Pamela Spence Richards, Wayne A. Wiegand, and Marija Dalbella, eds. A History of Modern Librarianship: Constructing the Heritage of Western Culture. Santa Barbara, CA: Libraries Unlimited, 2015. 248p., notes, bibliographies, index. ISBN 9781610690997. US $60.00.
This broad study focuses on the history and development of librarianship and libraries in the nineteenth and twentieth centuries. Five scholars contribute a chapter each: about Europe; the United States and Canada; Africa; Australasia; and digital convergence. Originally conceived by Pamela Spence Richards, the project was revitalized by Wayne Wiegand. The primary audience is library and information science students and beginning historians of libraries across the globe.
The book covers three major ‘evolutionary changes’ within the profession [xvi]: (1) How librarianship evolved to serve an urbanized, industrialized society in the nineteenth century; (2) the Anglo-American hegemony that spread from England and America to continental Europe, Russia, and the rest of the world, most especially upon librarians in Australasia and Africa; (3) the shift to providing information through high-tech tools, digitization, and the Internet.
In the four main chapters, each author presents the history of librarianship on their continent through the many individuals who influenced the development of the profession. This first chapter by Peter Hoare is a sweeping history of the profession in Europe. Beginning before the Public Library Acts of 1850 in Great Britain, this compact history incorporates the rise of the Bibliothèque nationale de France after the French Revolution and the British Museum. In the second and longest chapter, Wayne Wiegand takes on the rise of libraries in North America from their founding, but particularly from 1800 to the present. Anthony Olden focuses his chapter on libraries founded by Africans and Muslims before and during the colonial period through the end of the twentieth century. Harvey Ross describes libraries in New Zealand and Australia from first encounters with British settlers in 1788 to the present. Finally, in just 19 pages, Marija Dalbello considers “digital convergence” touching upon early catalogs, computational projects, and the semantic web and digital collaboration.

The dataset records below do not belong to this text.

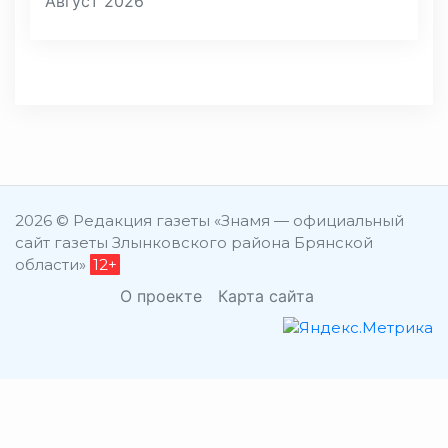
Август 2026
2026 © Редакция газеты «Знамя — официальный
сайт газеты Злынковского района Брянской
области»
12+
О проекте
Карта сайта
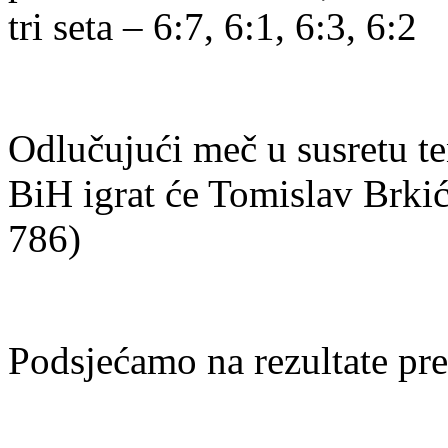
tri seta – 6:7, 6:1, 6:3, 6:2
Odlučujući meč u susretu te
BiH igrat će Tomislav Brki
786)
Podsjećamo na rezultate pr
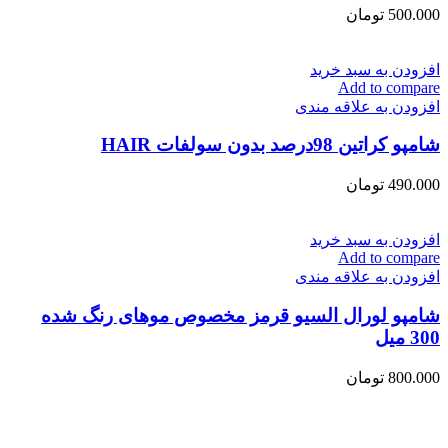
500.000
تومان
افزودن به سبد خرید
Add to compare
افزودن به علاقه مندی
شامپو کراتین 98درصد بدون سولفات HAIR
490.000
تومان
افزودن به سبد خرید
Add to compare
افزودن به علاقه مندی
شامپو لورال السیو قرمز مخصوص موهای رنگ شده
300 میل
800.000
تومان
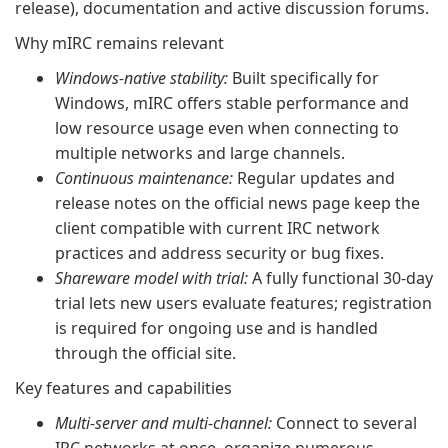
release), documentation and active discussion forums.
Why mIRC remains relevant
Windows-native stability:
Built specifically for
Windows, mIRC offers stable performance and
low resource usage even when connecting to
multiple networks and large channels.
Continuous maintenance:
Regular updates and
release notes on the official news page keep the
client compatible with current IRC network
practices and address security or bug fixes.
Shareware model with trial:
A fully functional 30-day
trial lets new users evaluate features; registration
is required for ongoing use and is handled
through the official site.
Key features and capabilities
Multi-server and multi-channel:
Connect to several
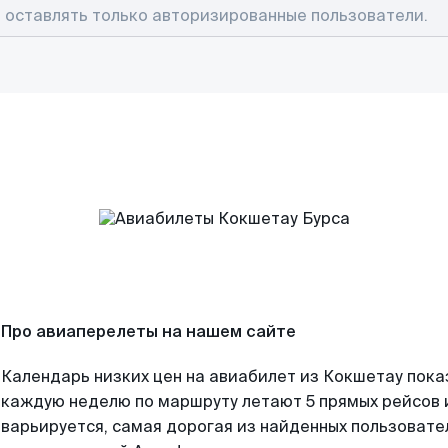
Про авиаперелеты на нашем сайте
Календарь низких цен на авиабилет из Кокшетау пока
каждую неделю по маршруту летают 5 прямых рейсов и
варьируется, самая дорогая из найденных пользоват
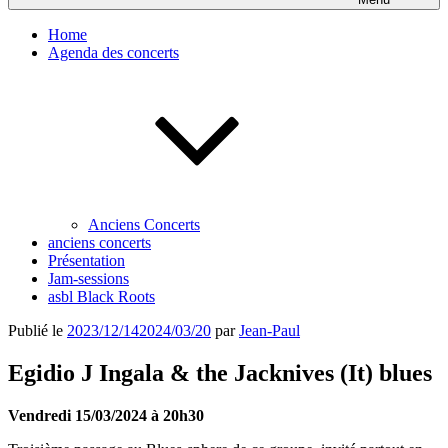
Home
Agenda des concerts
Anciens Concerts
anciens concerts
Présentation
Jam-sessions
asbl Black Roots
Publié le
2023/12/14
2024/03/20
par
Jean-Paul
Egidio J Ingala & the Jacknives (It) blues
Vendredi 15/03/2024 à 20h30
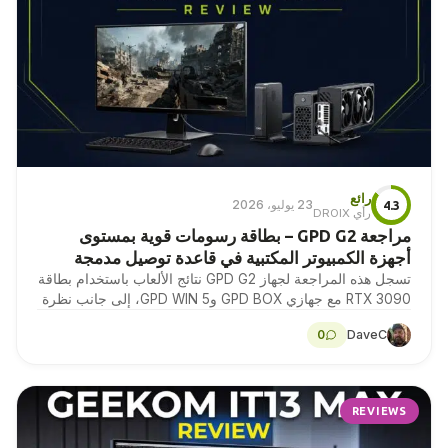
رائع
23 يوليو، 2026
4.3
رأي DROIX
مراجعة GPD G2 – بطاقة رسومات قوية بمستوى
أجهزة الكمبيوتر المكتبية في قاعدة توصيل مدمجة
تسجل هذه المراجعة لجهاز GPD G2 نتائج الألعاب باستخدام بطاقة
RTX 3090 مع جهازي GPD BOX وGPD WIN 5، إلى جانب نظرة
مدققة من…
0
DaveC
REVIEWS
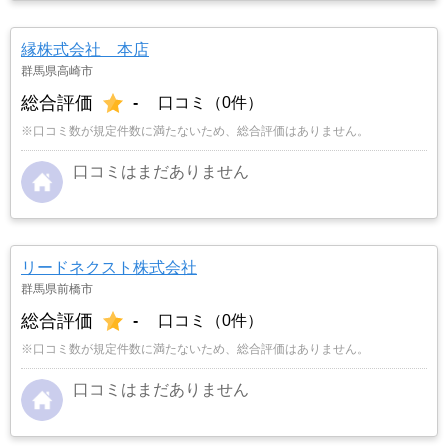
縁株式会社 本店
群馬県高崎市
総合評価
-
口コミ（0件）
※口コミ数が規定件数に満たないため、総合評価はありません。
口コミはまだありません
リードネクスト株式会社
群馬県前橋市
総合評価
-
口コミ（0件）
※口コミ数が規定件数に満たないため、総合評価はありません。
口コミはまだありません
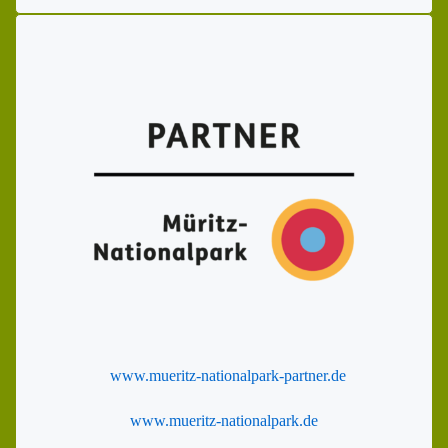
www.mueritz-nationalpark-partner.de
www.mueritz-nationalpark.de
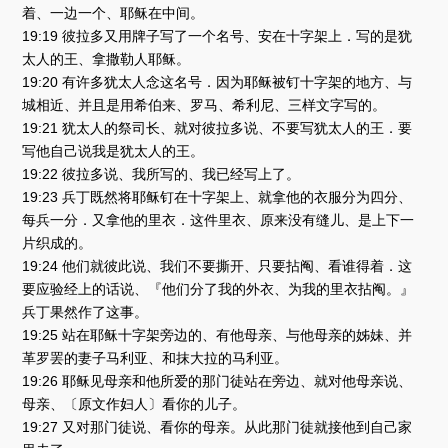
着、一边一个、耶稣在中间。
19:19 彼拉多又用牌子写了一个名号、安在十字架上．写的是犹
太人的王、拿撒勒人耶稣。
19:20 有许多犹太人念这名号．因为耶稣被钉十字架的地方、与
城相近、并且是用希伯来、罗马、希利尼、三样文字写的。
19:21 犹太人的祭司长、就对彼拉多说、不要写犹太人的王．要
写他自己说我是犹太人的王。
19:22 彼拉多说、我所写的、我已经写上了。
19:23 兵丁既然将耶稣钉在十字架上、就拿他的衣服分为四分、
每兵一分．又拿他的里衣．这件里衣、原来没有缝儿、是上下一
片织成的。
19:24 他们就彼此说、我们不要撕开、只要拈阄、看谁得着．这
要应验经上的话说、『他们分了我的外衣、为我的里衣拈阄。』
兵丁果然作了这事。
19:25 站在耶稣十字架旁边的、有他母亲、与他母亲的姊妹、并
革罗罢的妻子马利亚、和抹大拉的马利亚。
19:26 耶稣见母亲和他所爱的那门徒站在旁边、就对他母亲说、
母亲、〔原文作妇人〕看你的儿子。
19:27 又对那门徒说、看你的母亲。从此那门徒就接他到自己家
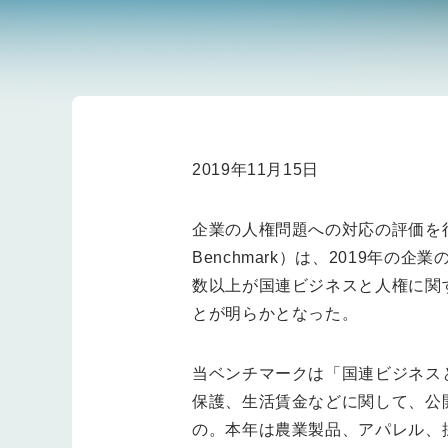
2019年11月15日
企業の人権問題への対応の評価を行う英
Benchmark）は、2019
数以上が国連ビジネスと人権に関
とが明らかとなった。
当ベンチマークは「国連ビジネスと
保護、生活賃金などに関して、公
の。本年は農業製品、アパレル、採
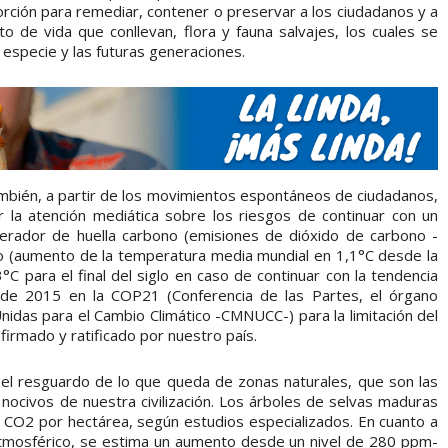
orción para remediar, contener o preservar a los ciudadanos y a
nto de vida que conllevan, flora y fauna salvajes, los cuales se
specie y las futuras generaciones.
mbién, a partir de los movimientos espontáneos de ciudadanos,
 la atención mediática sobre los riesgos de continuar con un
rador de huella carbono (emisiones de dióxido de carbono -
co (aumento de la temperatura media mundial en 1,1°C desde la
°C para el final del siglo en caso de continuar con la tendencia
 de 2015 en la COP21 (Conferencia de las Partes, el órgano
idas para el Cambio Climático -CMNUCC-) para la limitación del
irmado y ratificado por nuestro país.
el resguardo de lo que queda de zonas naturales, que son las
 nocivos de nuestra civilización. Los árboles de selvas maduras
CO2 por hectárea, según estudios especializados. En cuanto a
atmosférico, se estima un aumento desde un nivel de 280 ppm-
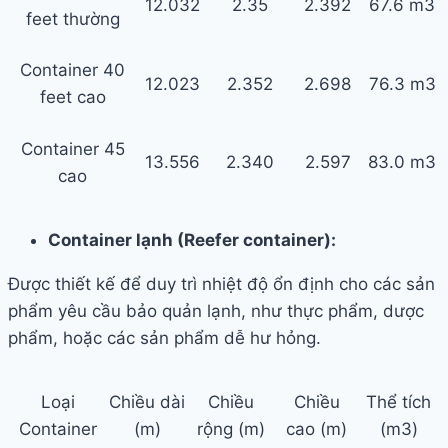
12.032
2.35
2.392
67.6 m3
feet thường
Container 40
12.023
2.352
2.698
76.3 m3
feet cao
Container 45
13.556
2.340
2.597
83.0 m3
cao
Container lạnh (Reefer container):
Được thiết kế để duy trì nhiệt độ ổn định cho các sản
phẩm yêu cầu bảo quản lạnh, như thực phẩm, dược
phẩm, hoặc các sản phẩm dễ hư hỏng.
Loại
Chiều dài
Chiều
Chiều
Thể tích
Container
(m)
rộng (m)
cao (m)
(m3)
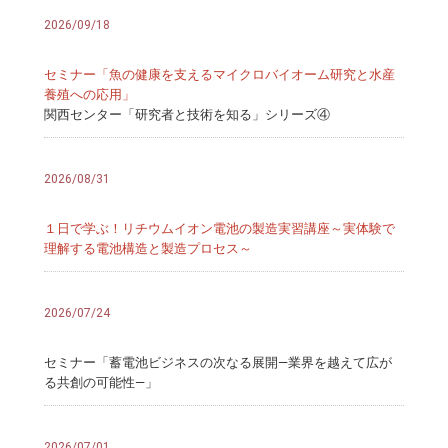
2026/09/18
セミナー「魚の健康を支えるマイクロバイオーム研究と水産
養殖への応用」
関西センター「研究者と技術を知る」シリーズ④
2026/08/31
１日で学ぶ！リチウムイオン電池の製造実習講座～実体験で
理解する電池構造と製造プロセス～
2026/07/24
セミナー「蓄電池ビジネスの次なる展開―業界を越えて広が
る共創の可能性―」
2026/07/01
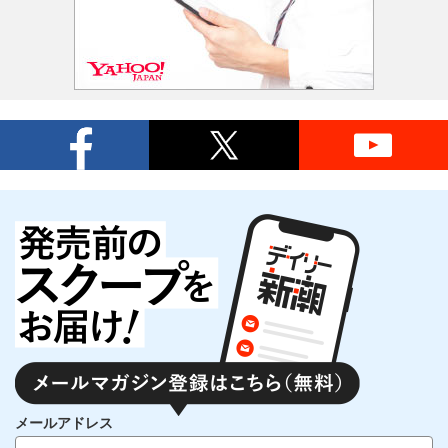
メールアドレス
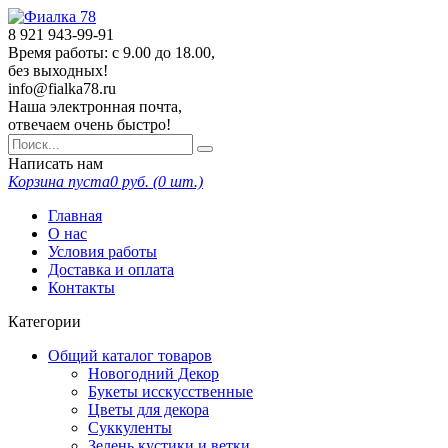
8 921
943-99-91
Время работы: с 9.00 до 18.00,
без выходных!
info@fialka78.ru
Наша электронная почта,
отвечаем очень быстро!
Написать нам
Корзина пуста
0
руб. (
0
шт.)
Главная
О нас
Условия работы
Доставка и оплата
Контакты
Категории
Общий каталог товаров
Новогодний Декор
Букеты исскусственные
Цветы для декора
Суккуленты
Зелень кустики и ветки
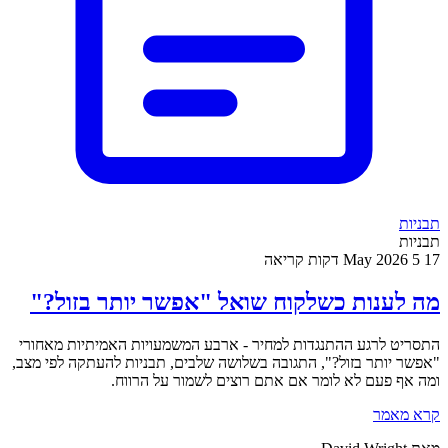
תבניות
תבניות
17 May 2026
5 דקות קריאה
מה לענות כשלקוח שואל "אפשר יותר בזול?"
התסריט לרגע ההתנגדות למחיר - ארבע המשמעויות האמיתיות מאחורי
"אפשר יותר בזול?", התגובה בשלושה שלבים, תבניות להעתקה לפי מצב,
ומה אף פעם לא לומר אם אתם רוצים לשמור על הרווח.
קרא מאמר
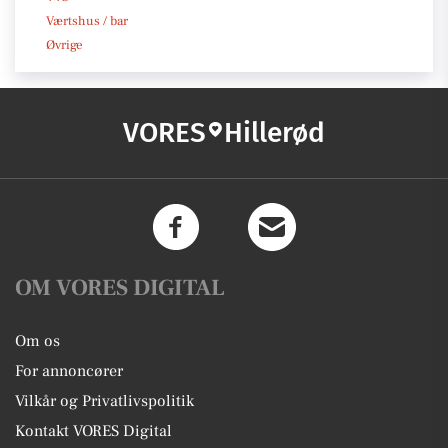
Værtshus / bar
Øvrige
VORES
Hillerød
OM VORES DIGITAL
Om os
For annoncører
Vilkår og Privatlivspolitik
Kontakt VORES Digital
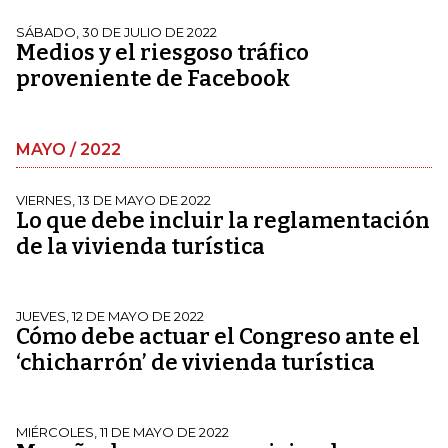
SÁBADO, 30 DE JULIO DE 2022
Medios y el riesgoso tráfico
proveniente de Facebook
MAYO / 2022
VIERNES, 13 DE MAYO DE 2022
Lo que debe incluir la reglamentación
de la vivienda turística
JUEVES, 12 DE MAYO DE 2022
Cómo debe actuar el Congreso ante el
‘chicharrón’ de vivienda turística
MIÉRCOLES, 11 DE MAYO DE 2022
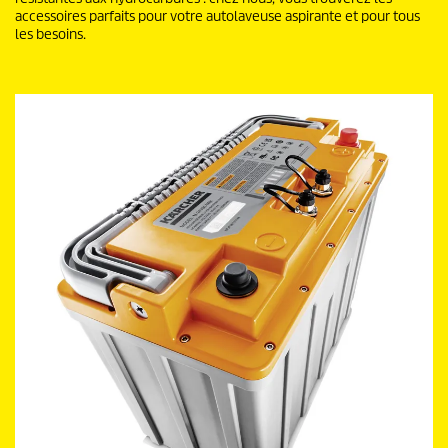
accessoires parfaits pour votre autolaveuse aspirante et pour tous
les besoins.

This concise history of librarianship does not include South and Central America, Asia, the Middle East, and Central Asia or India. There is scant mention of museums, archives, or historical societies even though these cultural heritage institutions develop side by side with libraries and librarianship. There is little comparison or discussion of cross-influence across continents and oceans. Regardless of this compartmentalization, the authors do make efforts to describe cross-influence and connections between librarians and their respective institutions within each continent.
A History of Modern Librarianship is a welcome addition to the history of libraries and librarianship from the late 1700s to present. Each chapter stands alone. This book replaces the later chapters of Michael Harris’s History of Libraries of the Western World (Metuchen, NJ: Scarecrow Press, 1995) and Fred Lerner’s Libraries through the Ages (New York: The Continuum Publishing Company, 1999). Wiegand and his fellow contributors bring to the profession a textbook that wraps librarianship into the history of libraries, following a chronological timeline. The brief concluding chapter on the information age foreshadows the next step in librarianship as it evolves to incorporate information professionals.